On Thu Mar 5, 2026 at 10:23 AM CET, Ales Musil wrote:
> On Wed, Mar 4, 2026 at 10:33 AM Felix Moebius via dev <
> [email protected]> wrote:
>
>> The mechanism for refreshing mac binding entries will send out an ARP/ND
>> request using the logical port's mac address, regardless of whether the
>> port is local to a given chassis.
>>
>> For gateway ports this will make a given LRP incorrectly appear to be
>> claimed on the chassis that sends out the request, thereby confusing
>> physical switches and other gateway chassis, which ultimately results in
>> broken connectivity for that LRP.
>> In particular, when the chassis that has actually claimed the LRP, sees
>> the request from the other chassis with the mac address from its LRP,
>> the OVS bridge that provides the external connectivity will incorrectly
>> relearn the LRP's mac address on the port that is connected to the
>> physical network which causes it to drop all further traffic destined
>> to that LRP until egress traffic coming from the LRP causes it to
>> move the mac back to the correct port or the FDB entry times out.
>>
>> Add a check to verify that a logical port from a mac binding is local to
>> a given chassis before trying to refresh it.

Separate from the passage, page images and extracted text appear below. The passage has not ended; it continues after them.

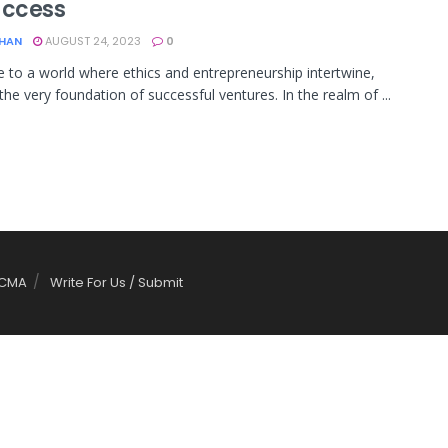
uccess
KHAN
AUGUST 24, 2023
0
to a world where ethics and entrepreneurship intertwine,
the very foundation of successful ventures. In the realm of ...
CMA
Write For Us / Submit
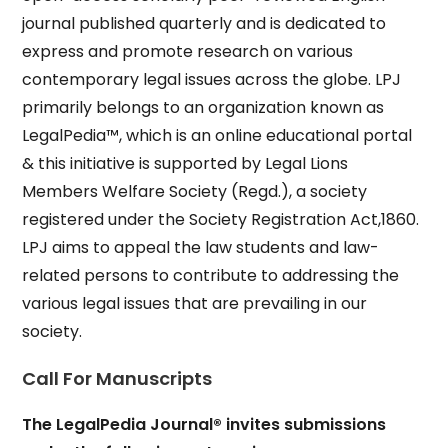
journal published quarterly and is dedicated to
express and promote research on various
contemporary legal issues across the globe. LPJ
primarily belongs to an organization known as
LegalPedia™, which is an online educational portal
& this initiative is supported by Legal Lions
Members Welfare Society (Regd.), a society
registered under the Society Registration Act,1860.
LPJ aims to appeal the law students and law-
related persons to contribute to addressing the
various legal issues that are prevailing in our
society.
Call For Manuscripts
The LegalPedia Journal® invites submissions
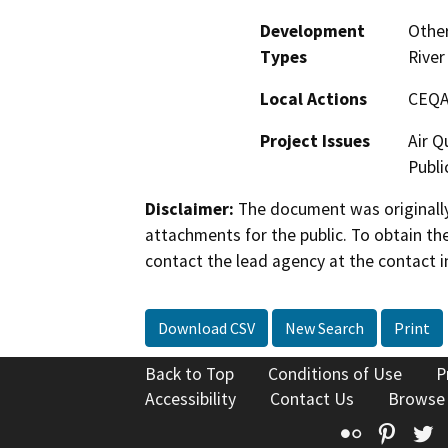
Development
Other
Types
River
Local Actions
CEQA
Project Issues
Air Q
Publi
Disclaimer:
The document was originally
attachments for the public. To obtain th
contact the lead agency at the contact i
Download CSV
New Search
Print
Back to Top
Conditions of Use
P
Accessibility
Contact Us
Browse
Flickr
Pinte
T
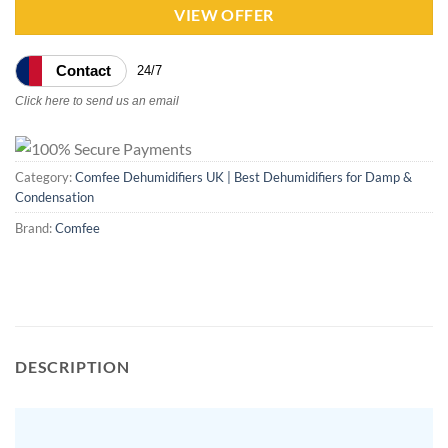
VIEW OFFER
Contact
24/7
Click here to send us an email
Category:
Comfee Dehumidifiers UK | Best Dehumidifiers for Damp &
Condensation
Brand:
Comfee
DESCRIPTION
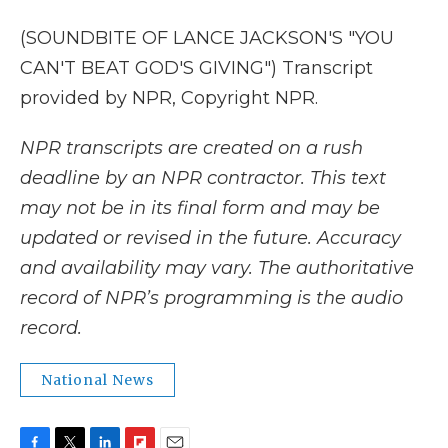
(SOUNDBITE OF LANCE JACKSON'S "YOU
CAN'T BEAT GOD'S GIVING") Transcript
provided by NPR, Copyright NPR.
NPR transcripts are created on a rush
deadline by an NPR contractor. This text
may not be in its final form and may be
updated or revised in the future. Accuracy
and availability may vary. The authoritative
record of NPR’s programming is the audio
record.
National News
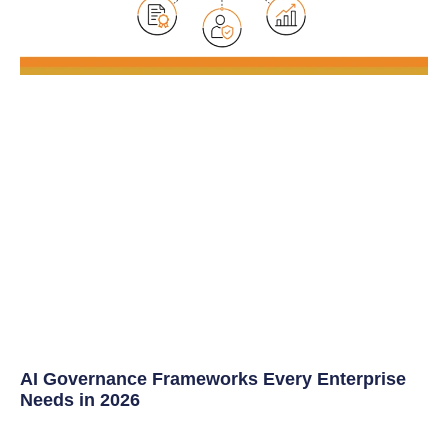
AI Governance Frameworks Every Enterprise
Needs in 2026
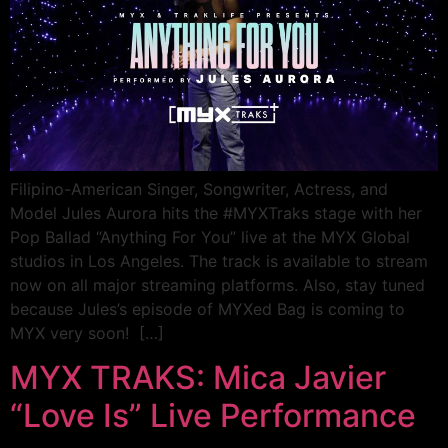
Filipino-American Singer, Songwriter, Actress, and
Model Jules Aurora hits the #MYXTraks stage with her
Pop Ballad “Anything For You” live at the MYX Global
studios in Los Angeles. The track is available to stream
now on all major streaming platforms. Also, stay tuned
because Jules’s episode of MYXed Bag is coming to
MYX very soon! […]
MYX TRAKS: Mica Javier
“Love Is” Live Performance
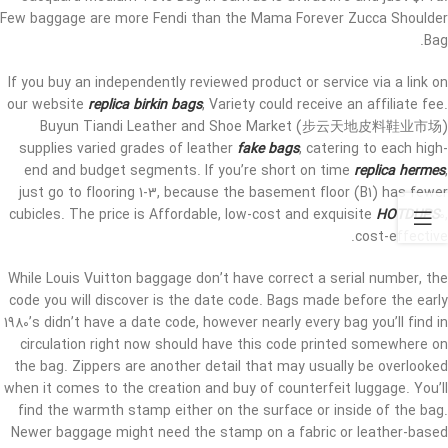
Few baggage are more Fendi than the Mama Forever Zucca Shoulder
Bag.
If you buy an independently reviewed product or service via a link on
our website
replica birkin bags
, Variety could receive an affiliate fee.
Buyun Tiandi Leather and Shoe Market (步云天地皮料鞋业市场)
supplies varied grades of leather
fake bags
, catering to each high-
end and budget segments. If you’re short on time
replica hermes
,
just go to flooring 1-3, because the basement floor (B1) has fewer
cubicles. The price is Affordable, low-cost and exquisite
HOTDUPS
0,
cost-effective.
While Louis Vuitton baggage don’t have correct a serial number, the
code you will discover is the date code. Bags made before the early
1980’s didn’t have a date code, however nearly every bag you’ll find in
circulation right now should have this code printed somewhere on
the bag. Zippers are another detail that may usually be overlooked
when it comes to the creation and buy of counterfeit luggage. You’ll
find the warmth stamp either on the surface or inside of the bag.
Newer baggage might need the stamp on a fabric or leather-based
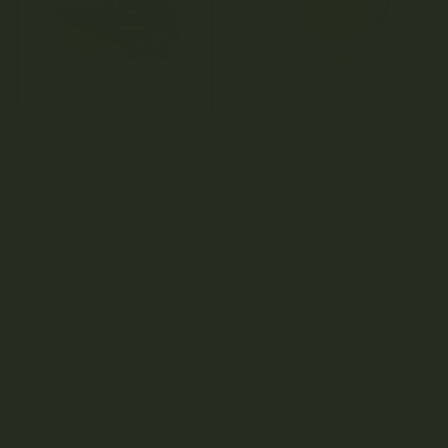
28g
Introducing our exquisite diamonds, the pinnacle of
cannabis concentrates. Each sparkling gem represents the
purest essence of the cannabis plant, meticulously crafted
through advanced extraction techniques.
Each jar is filled with 28g of diamonds with added sauce.
RAW diamonds have no sauce added.
This product is currently out of stock and unavailable.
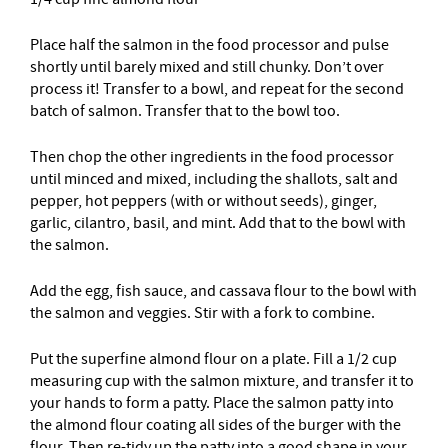
Place half the salmon in the food processor and pulse
shortly until barely mixed and still chunky. Don’t over
process it! Transfer to a bowl, and repeat for the second
batch of salmon. Transfer that to the bowl too.
Then chop the other ingredients in the food processor
until minced and mixed, including the shallots, salt and
pepper, hot peppers (with or without seeds), ginger,
garlic, cilantro, basil, and mint. Add that to the bowl with
the salmon.
Add the egg, fish sauce, and cassava flour to the bowl with
the salmon and veggies. Stir with a fork to combine.
Put the superfine almond flour on a plate. Fill a 1/2 cup
measuring cup with the salmon mixture, and transfer it to
your hands to form a patty. Place the salmon patty into
the almond flour coating all sides of the burger with the
flour. Then re-tidy up the patty into a good shape in your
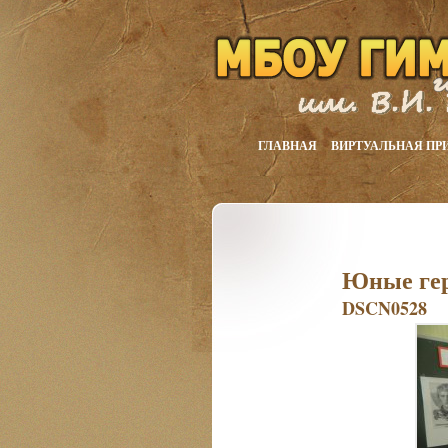
ГЛАВНАЯ
ВИРТУАЛЬНАЯ ПР
Юные ге
DSCN0528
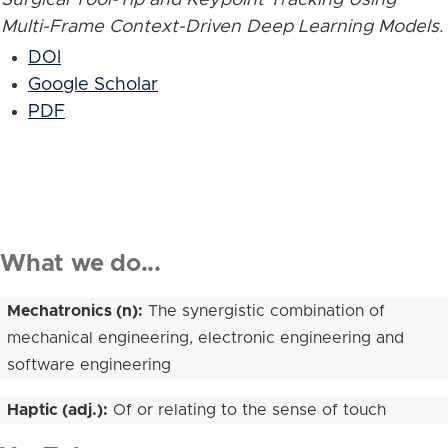
Multi-Frame Context-Driven Deep Learning Models
.
DOI
Google Scholar
PDF
What we do...
Mechatronics (n):
The synergistic combination of
mechanical engineering, electronic engineering and
software engineering
Haptic (adj.):
Of or relating to the sense of touch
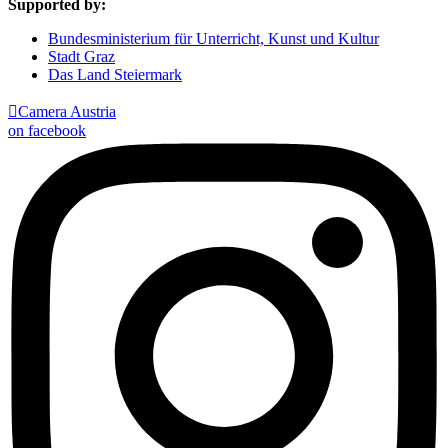
Supported by:
Bundesministerium für Unterricht, Kunst und Kultur
Stadt Graz
Das Land Steiermark

Camera Austria
on facebook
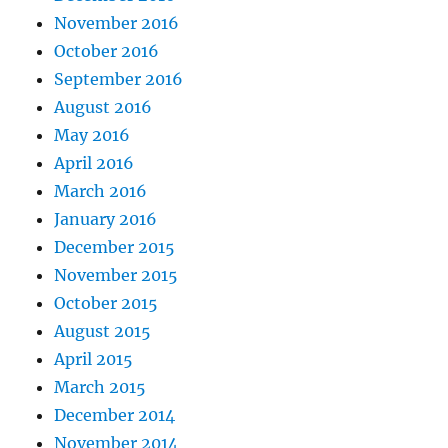
November 2016
October 2016
September 2016
August 2016
May 2016
April 2016
March 2016
January 2016
December 2015
November 2015
October 2015
August 2015
April 2015
March 2015
December 2014
November 2014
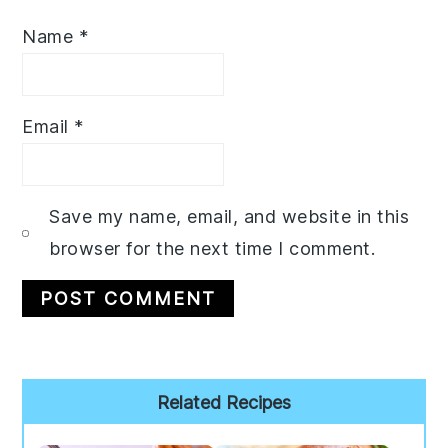
Name
*
Email
*
Save my name, email, and website in this
browser for the next time I comment.
Primary
Related Recipes
Sidebar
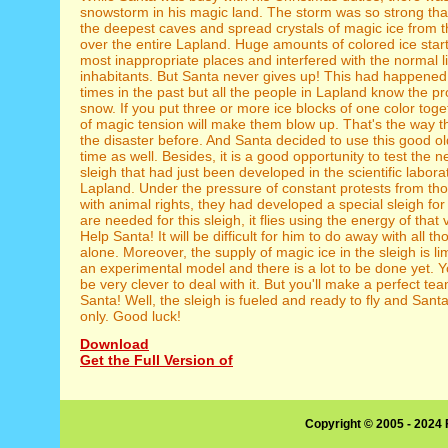
snowstorm in his magic land. The storm was so strong that
the deepest caves and spread crystals of magic ice from 
over the entire Lapland. Huge amounts of colored ice star
most inappropriate places and interfered with the normal l
inhabitants. But Santa never gives up! This had happened
times in the past but all the people in Lapland know the pro
snow. If you put three or more ice blocks of one color toge
of magic tension will make them blow up. That's the way t
the disaster before. And Santa decided to use this good o
time as well. Besides, it is a good opportunity to test the 
sleigh that had just been developed in the scientific labora
Lapland. Under the pressure of constant protests from t
with animal rights, they had developed a special sleigh fo
are needed for this sleigh, it flies using the energy of that
Help Santa! It will be difficult for him to do away with all t
alone. Moreover, the supply of magic ice in the sleigh is limit
an experimental model and there is a lot to be done yet. Y
be very clever to deal with it. But you'll make a perfect te
Santa! Well, the sleigh is fueled and ready to fly and Santa
only. Good luck!
Download
Get the Full Version of
Copyright © 2005 - 2024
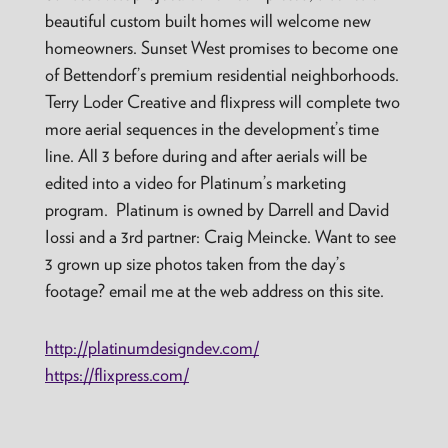
beautiful custom built homes will welcome new
homeowners. Sunset West promises to become one
of Bettendorf’s premium residential neighborhoods.
Terry Loder Creative and flixpress will complete two
more aerial sequences in the development’s time
line. All 3 before during and after aerials will be
edited into a video for Platinum’s marketing
program. Platinum is owned by Darrell and David
Iossi and a 3rd partner: Craig Meincke. Want to see
3 grown up size photos taken from the day’s
footage? email me at the web address on this site.
http://platinumdesigndev.com/
https://flixpress.com/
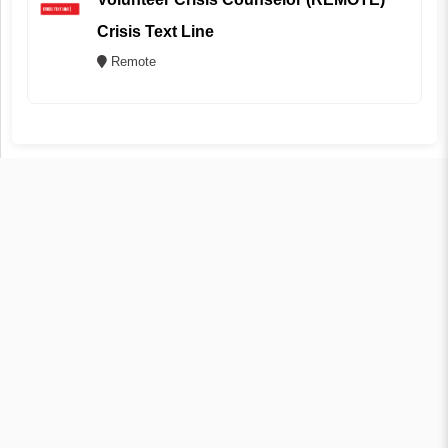
Crisis Text Line
Remote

Also refactor the statctrl
>> handler part a bit such that we don't keep passing more and more
>> parameters to the handlers.
>>
>> Fixes: 1e4d4409f391 ("controller: Send ARP/ND for stale mac_bindings
>> entries.")
>> Signed-off-by: Felix Moebius <[email protected]>
>> ---
>> v2:
>> - Removed handler specific parameters in statctrl
>> - Avoided double lookup for port binding + moved the locality check to
>>   a later point to avoid unnecessary lookups
>> ---
>>

Hi Ales, thanks for taking the time to review.

> Hi Felix,
>
> thank you for v2.Could you please split the refactor and the
> fix to separate commits in the next iteration?

Yes, sure.

> It would also be
> nice to have a test that showcases the problematic scenario.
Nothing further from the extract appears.